16
La radiación solar me despertó como un latigazo. Entrecerré los ojos, herido por la luz blanca que reverberaba en las paredes mostrando lo que había velado la oscuridad.
Estaba solo en la cama. Dos gomas de pelo sobre la silla, que tomé a modo de muñequeras, revelaban que la insólita escena nocturna no había sido un delirio provocado por el alcohol.
Me incorporé con un sentimiento de zozobra. La cabeza me daba vueltas y la acidez del estómago me corroía por dentro. Empapado de sudor frío, pasé revista al lugar donde había dormido. Para mi asombro, vi que las paredes estaban cubiertas de fotografías de mujeres desnudas. La poca calidad de los retratos indicaba que habían sido tomados por el propio Oriol en aquella misma habitación.
Como un putero de la belle époque, entendí que tenía preferencia por las damas entradas en carnes.
Tras calzarme los zapatos, me arrastré hasta el comedor mientras recordaba las provocaciones de Lorelei la noche anterior. Casi deseé encontrarla nuevamente en el sofá a ras de suelo. Me resultaba inquietante pensar que había salido en plena noche y en aquel estado hacia la isla fantasma.
El salón comedor vacío hizo que la imaginara cortando las amarras de alguna embarcación a remo para guiarla, a golpe de obstinación, hacia su destino.
Decidido a poner punto final a aquel episodio bizarro, sólo quedaba despedirme del anfitrión antes de volver a la carretera.
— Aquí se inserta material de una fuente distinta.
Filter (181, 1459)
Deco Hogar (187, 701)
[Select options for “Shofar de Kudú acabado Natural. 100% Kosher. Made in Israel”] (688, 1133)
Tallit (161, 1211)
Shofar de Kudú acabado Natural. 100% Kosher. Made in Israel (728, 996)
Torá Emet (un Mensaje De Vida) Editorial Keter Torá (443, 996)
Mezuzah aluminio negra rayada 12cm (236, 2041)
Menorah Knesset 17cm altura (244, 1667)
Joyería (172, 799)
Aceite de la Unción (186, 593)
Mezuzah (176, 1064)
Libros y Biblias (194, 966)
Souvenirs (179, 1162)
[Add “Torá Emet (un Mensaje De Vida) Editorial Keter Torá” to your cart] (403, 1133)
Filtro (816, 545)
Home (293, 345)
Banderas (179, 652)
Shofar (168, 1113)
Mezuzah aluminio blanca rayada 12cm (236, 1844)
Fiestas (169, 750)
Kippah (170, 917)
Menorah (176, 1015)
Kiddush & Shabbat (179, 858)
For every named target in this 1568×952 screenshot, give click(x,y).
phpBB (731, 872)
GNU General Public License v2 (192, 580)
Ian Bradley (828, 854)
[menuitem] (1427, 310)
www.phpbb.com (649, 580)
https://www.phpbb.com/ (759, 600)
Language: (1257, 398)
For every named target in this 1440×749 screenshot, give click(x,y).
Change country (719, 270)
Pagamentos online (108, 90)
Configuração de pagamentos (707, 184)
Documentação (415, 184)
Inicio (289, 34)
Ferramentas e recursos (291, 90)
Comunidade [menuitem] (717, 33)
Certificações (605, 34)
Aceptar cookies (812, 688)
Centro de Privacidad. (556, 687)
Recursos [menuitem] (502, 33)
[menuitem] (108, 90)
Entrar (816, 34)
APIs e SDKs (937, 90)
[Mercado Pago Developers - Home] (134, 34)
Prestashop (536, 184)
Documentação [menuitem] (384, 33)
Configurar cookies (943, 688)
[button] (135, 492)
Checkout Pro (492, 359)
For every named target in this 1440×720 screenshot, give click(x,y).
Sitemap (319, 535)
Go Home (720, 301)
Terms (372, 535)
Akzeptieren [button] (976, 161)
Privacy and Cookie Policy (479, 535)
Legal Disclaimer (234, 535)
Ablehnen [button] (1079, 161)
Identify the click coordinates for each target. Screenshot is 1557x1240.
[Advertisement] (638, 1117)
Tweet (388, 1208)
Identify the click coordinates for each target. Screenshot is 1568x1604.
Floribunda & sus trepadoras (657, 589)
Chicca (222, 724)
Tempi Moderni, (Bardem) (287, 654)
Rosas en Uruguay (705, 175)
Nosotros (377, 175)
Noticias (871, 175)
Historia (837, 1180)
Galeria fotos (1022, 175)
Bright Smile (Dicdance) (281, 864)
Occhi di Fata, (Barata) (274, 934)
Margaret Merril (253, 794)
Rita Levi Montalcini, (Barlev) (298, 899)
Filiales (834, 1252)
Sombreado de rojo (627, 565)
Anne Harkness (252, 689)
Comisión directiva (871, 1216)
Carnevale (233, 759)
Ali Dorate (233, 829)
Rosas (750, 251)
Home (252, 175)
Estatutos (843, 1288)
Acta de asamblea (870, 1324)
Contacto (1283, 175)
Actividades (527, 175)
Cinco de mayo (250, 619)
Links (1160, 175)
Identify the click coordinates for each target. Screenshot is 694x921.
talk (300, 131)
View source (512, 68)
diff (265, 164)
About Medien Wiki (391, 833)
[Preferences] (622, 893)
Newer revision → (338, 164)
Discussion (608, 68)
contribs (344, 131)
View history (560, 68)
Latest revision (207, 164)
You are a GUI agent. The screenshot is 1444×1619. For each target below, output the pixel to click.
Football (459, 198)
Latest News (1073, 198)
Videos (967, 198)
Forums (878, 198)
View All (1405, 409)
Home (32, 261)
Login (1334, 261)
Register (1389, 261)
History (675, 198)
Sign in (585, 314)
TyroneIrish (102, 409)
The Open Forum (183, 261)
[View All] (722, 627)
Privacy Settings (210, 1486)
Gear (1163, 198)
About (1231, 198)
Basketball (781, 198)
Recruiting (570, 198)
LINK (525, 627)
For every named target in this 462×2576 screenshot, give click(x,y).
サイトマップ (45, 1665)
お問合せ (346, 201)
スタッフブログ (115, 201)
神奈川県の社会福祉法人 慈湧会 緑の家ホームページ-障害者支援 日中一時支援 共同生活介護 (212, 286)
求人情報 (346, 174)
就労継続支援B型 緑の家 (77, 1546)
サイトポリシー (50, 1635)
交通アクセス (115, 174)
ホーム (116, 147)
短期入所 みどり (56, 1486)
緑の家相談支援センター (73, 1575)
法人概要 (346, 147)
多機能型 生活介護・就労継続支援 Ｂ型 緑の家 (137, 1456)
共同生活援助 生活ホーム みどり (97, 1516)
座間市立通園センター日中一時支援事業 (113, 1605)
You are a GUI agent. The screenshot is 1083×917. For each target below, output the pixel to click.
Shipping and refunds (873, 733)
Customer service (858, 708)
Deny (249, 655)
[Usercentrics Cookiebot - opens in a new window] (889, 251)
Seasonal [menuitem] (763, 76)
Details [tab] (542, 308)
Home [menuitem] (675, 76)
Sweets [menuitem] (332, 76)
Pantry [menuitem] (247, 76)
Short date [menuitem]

En un viejo reloj de pared vi que eran poco más de las ocho de la mañana, así que supuse que Oriol aún dormía en la azotea.
Salí a la calle, donde aquel lunes por la mañana había un trajín considerable. Junto a los bajos encontré abierto el portal de la escalera.
Mi aparato digestivo se revolucionó mientras subía los peldaños encajonados en un espacio estrecho y mohoso. Llegué cubierto de sudor a la azotea, que no tenía puerta y estaba ligeramente inclinada para ayudar a bajar las aguas. El azote del calor matinal auguraba que el verano aún tardaría en rendirse.
Allí estaba Oriol. Tumbado sobre una esterilla de playa, su brazo izquierdo se extendía extrañamente, como si hubiera intentado cazar una mariposa durante el sueño.
—Me voy —dije alzando la voz para despertarle.
Pero no se movió.
Valorando la posibilidad de largarme sin más, dirigí los ojos al mar y a la isla de Buda. El espeso manto de árboles, entre los que había palmeras, la hacía parecer un pulmón verde entre el agua y las tierras abrasadas por el sol.
Devolví la mirada al viejo, que tenía dos moscas pegadas a la frente y una tercera que ascendía por una grieta de su mejilla. Las espanté de un manotazo y me agaché junto a él.
—¿Se encuentra bien?
Al no obtener respuesta, traté de espabilarlo con dos suaves cachetes en la mandíbula. Pese al bochorno, estaba frío como una piedra.
Había muerto.
Me puse nuevamente en pie y busqué entre la espesura de Buda una figura azul y negra con las piernas blancas, aunque la isla estuviera demasiado lejos para poder apreciarla.
En el corto intervalo de distracción, las moscas habían vuelto a su presa con efectivos redoblados. Entendí que no estaba invitado a aquella fiesta. Pensé en Ingrid, y decidí huir antes de que el cadáver de Oriol me estallara en la cara.